Susanne Ditlevsen University of Copenhagen (Denmark)
Susanne Ditlevsen
Title :Stochastic processes in neuroscience: Simple or realistic models?


When constructing a mathematical model for a given system under study, decisions about characteristics and levels of detail of the model have to be taken. Which choices are appropriate depend on the questions, one wants to answer. It should also depend on available data, such that the model can exploit the information that can be extracted and not suffer too much by what cannot. I will present some examples where a simple model extracted from more biophysical based models can answer specific questions of interest, as long as the simple model is interpreted and used in a suitable way.

Bard Ermentrout, University of Pittsburgh (USA)

Bard Ermentrout

Title: Space:the final frontier spatiotemporal dynamics in neural fields


With the ability of experimentalists to record and stimulate with optical techniques, it is possible to determine the behavior of large numbers of neurons as well as to perturb them. In this talk, I consider the behavior of systems of integro-differential equations that arise in the modeling of local cortical areas. First I discuss some issues with the analysis and interpretation of the spatio-temporal data. Next I introduce the class of models and discuss computational and mathematical challenges associated with these nonlocal highly nonlinear systems. I will show several examples of models of the experimental phenomena and thenI will describe recent work on multi-layer models as well as some interesting dynamics that is hidden in simplified discontinuous approximations.

Yves Frégnac, Research Director, CNRS (France), Unité de Neuroscience, Information et Complexité (UNIC), Gif-sur-Yvette, France

Yves Frégnac

Title :  The visual brain : computing through multiscale complexity

Abstract :

The early visual system is responsible for most of our conscious perception of the visual world. Despite more than 50 years of progresses in Neuroscience, we remain largely ignorant of the computational principles underlying its functions. The main reason for this is the absence of a solid theoretical framework linking multiple biological observations realized at different scales of integration, from the biophysical activation of conductances to the emergence of unified psychological laws (Gestalt), guiding our everyday perception.

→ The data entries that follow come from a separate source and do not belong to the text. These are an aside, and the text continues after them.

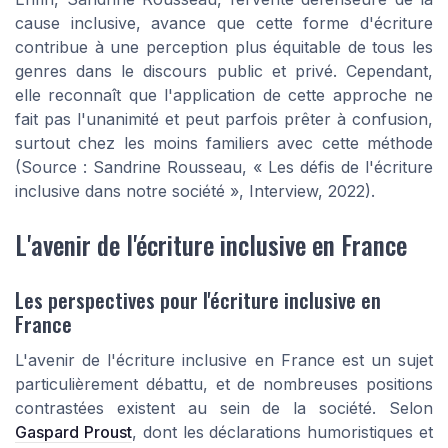
cause inclusive, avance que cette forme d'écriture
contribue à une perception plus équitable de tous les
genres dans le discours public et privé. Cependant,
elle reconnaît que l'application de cette approche ne
fait pas l'unanimité et peut parfois prêter à confusion,
surtout chez les moins familiers avec cette méthode
(Source : Sandrine Rousseau, « Les défis de l'écriture
inclusive dans notre société », Interview, 2022).
L'avenir de l'écriture inclusive en France
Les perspectives pour l'écriture inclusive en
France
L'avenir de l'écriture inclusive en France est un sujet
particulièrement débattu, et de nombreuses positions
contrastées existent au sein de la société. Selon
Gaspard Proust
, dont les déclarations humoristiques et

Primary visual cortex (V1) in the mammalian brain computes on-the-fly perceptual primitives (form, motion, visual flow) from the feedforward bombardment of retinal events channeled through the thalamus. At the same time, it integrates lateral diffusion within V1 itself and the distributed feedback of higher cortical areas involved in more elaborate cognitive functions. The reverberating activity evoked by the interplay between these three streams has been hypothesized to form the trace of the low-level computational operations written on the “high resolution buffer” of primary cortical areas.

The focus of this talk is to show, from the reading of synaptic echoes recorded in a single V1 neuron, to what extent emerging macroscopic features in low-level perception (Gestalt and motion illusory percepts) can be predicted in primary sensory areas from microscopic levels of neural integration. Various concepts borrowed to non-linear system theory, ultrasonic echography and dynamic systems are presented to account for the functional complexity of a strange matter, the living brain.

Supported by CNRS, ANR, Idex (NeuroSaclay & ICode) and the FET Program (BrainScaleS and “The Human Brain Project”).